Reply with one number: the count of lines in the data that hold the string "الكردية".

****************************************

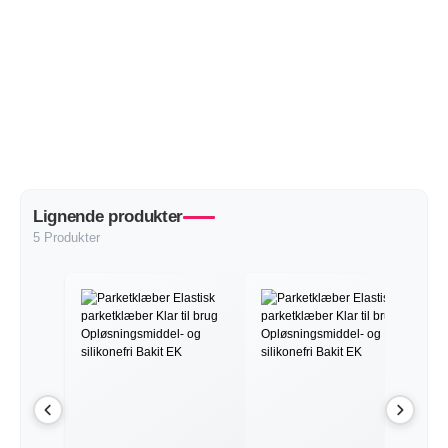
Lignende produkter
5 Produkter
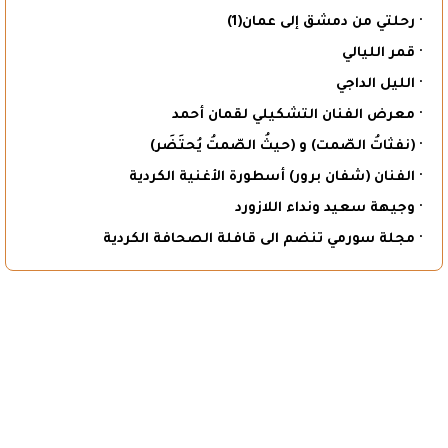
· رحلتي من دمشق إلى عمان(1)
· قمر الليالي
· الليل الداجي
· معرض الفنان التشكيلي لقمان أحمد
· (نفثاتُ الصّمت) و (حيثُ الصّمتُ يُحتَضَر)
· الفنان (شفان برور) أسطورة الأغنية الكردية
· وجيهة سعيد ونداء اللازورد
· مجلة سورمي تنضم الى قافلة الصحافة الكردية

****************************************

* **Exercise result**
2